The sermon was about prophecy. Baba preached a very short sermon about Saul from the Corinthians. He shared a bible story about how one time Saul couldn’t find his donkeys, so he asked God where they were. When his neighbor and family did not know, he turned to God. Baba theorized that God lost the donkeys on purpose so that Saul could be found. Saul was not a perfect man – he had performed many a sin and did not always rely on the Lord. But God put him in a place of need so that He could help Saul out in a far greater way than just helping him locate the donkeys.
God lost the donkeys so Saul could be found. This presents a different perspective on an element of faith that has always bothered me: we are most likely to look to God in a time of need.
A few years back, my Mom’s only sister passed away. She was young and lively, a big part of our lives. I remember when I found out I was shocked and confused, so I began to pray to God for the first time in a long time. I grew instantly angry with myself for falling into the illusive trap of faith. I, who had chosen for the past few years to not prioritize faith, was suddenly praying my heart away because it was convenient; it was the only answer I had left. Just like Ancient Greeks and Romans used their Gods to explain elements they struggled to understand such as rain, light, and tidal patterns, I used my God to help me grasp death at a young age. I was angry with myself for depending upon the comfortable illusion that my confusion could be accurately reasoned by a higher power. We learned thousands of years later that science was the true answer to the prayers of the polytheistic ancients, so why should it be any different for me?

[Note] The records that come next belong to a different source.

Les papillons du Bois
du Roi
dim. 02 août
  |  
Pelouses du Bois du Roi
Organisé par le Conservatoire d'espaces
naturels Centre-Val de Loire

Well maybe there is more than one explanation for the weather. Maybe science handles that which can be explained, now or in the future, but all else is really in the hands of someone or something else.

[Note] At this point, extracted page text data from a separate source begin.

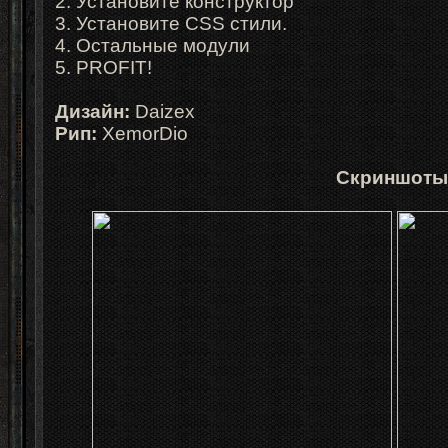
2. Установите конструктор
3. Установите CSS стили.
4. Остальные модули
5. PROFIT!
Дизайн:
Daizex
Рип:
XemorDio
Скриншоты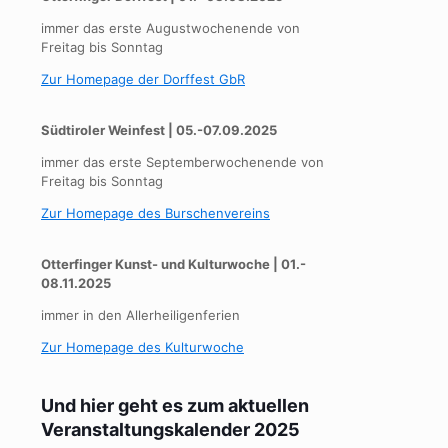
immer das erste Augustwochenende von
Freitag bis Sonntag
Zur Homepage der Dorffest GbR
Südtiroler Weinfest | 05.-07.09.2025
immer das erste Septemberwochenende von
Freitag bis Sonntag
Zur Homepage des Burschenvereins
Otterfinger Kunst- und Kulturwoche | 01.-
08.11.2025
immer in den Allerheiligenferien
Zur Homepage des Kulturwoche
Und hier geht es zum aktuellen
Veranstaltungskalender 2025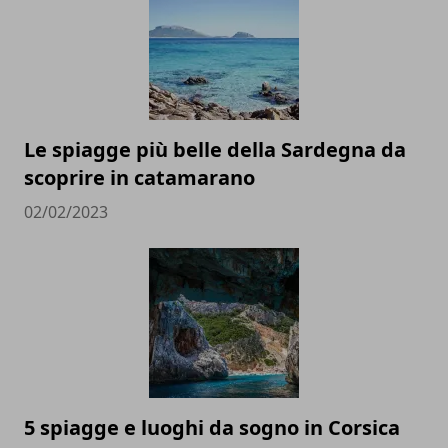
Le spiagge più belle della Sardegna da
scoprire in catamarano
02/02/2023
5 spiagge e luoghi da sogno in Corsica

Maybe, there’s a great finger pushing around the chess pieces so that every now and then, when we get knocked down in some way or another and are forced the look up and say, “Who did that? And why?” But maybe that Finger isn’t even asking us to look up. Maybe It wants us to look around too. Saul went first to his family and friends. I joined my family and friends in mourning when we faced the loss of my aunt. Maybe a primary part of being found stretches beyond our relationship with that Finger and into our relationships with those around us. We are all familiar with the idea that pain and suffering draws us closer, but what if it doesn’t end there? What if that’s the whole point of the pain to begin with?